Les savoirs : les lettres et les sciences

 La Mésopotamie est principalement dominée par la civilisation suméro-akkadienne pendant près de 3000 ans. Elle est à l’origine de nombreuses inventions comme l'écriture, la création d'institutions, les codes de lois, la planification du travail, les sciences.

 La littérature mésopotamienne, écrite en sumérien et en akkadien, est très riche et variée. Les mythes les plus connus sont l’épopée de Gilgameš, dans lequel on retrouve le mythe du Déluge, ou l’Enūma Eliš « Lorsqu’en haut », mythe de la création du monde et de l’humanité. Mais aussi des nombreux poèmes, berceuses, chants, lamentations et autres mythes nous sont parvenus.

 

Les fondements scientifiques au 1er millénaire av. J.-C.

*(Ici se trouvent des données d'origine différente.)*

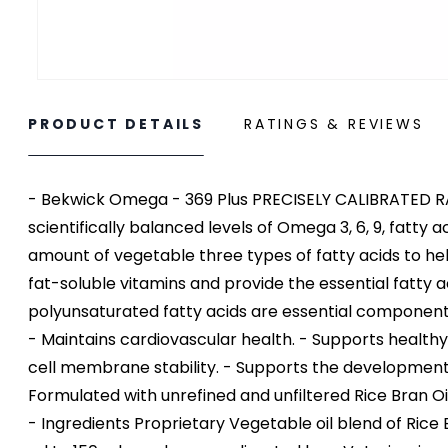
PRODUCT DETAILS
RATINGS & REVIEWS
- Bekwick Omega - 369 Plus PRECISELY CALIBRATED 
scientifically balanced levels of Omega 3, 6, 9, fatt
amount of vegetable three types of fatty acids to hel
fat-soluble vitamins and provide the essential fatty
polyunsaturated fatty acids are essential components 
- Maintains cardiovascular health. - Supports health
cell membrane stability. - Supports the development 
Formulated with unrefined and unfiltered Rice Bran Oil
- Ingredients Proprietary Vegetable oil blend of Rice B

Image 5.jpgDe l’invention de l’écriture découle celle de nouveaux concepts à l’origine de nos sciences, comme les mathématiques et l’astronomie (calculs des mécanismes célestes, prévision des équinoxes, description des constellations). La médecine est déjà pratiquée, elle est décrite dans des manuels de diagnostics-pronostics. La divination est considérée comme une science très sérieuse, un savoir complexe permettant de lire les messages envoyés par les dieux.

Ces sciences sont le fait de scribes spécialisés qui font preuve d’une volonté d’observer et analyser le monde, qu’ils classent dans de nombreuses listes.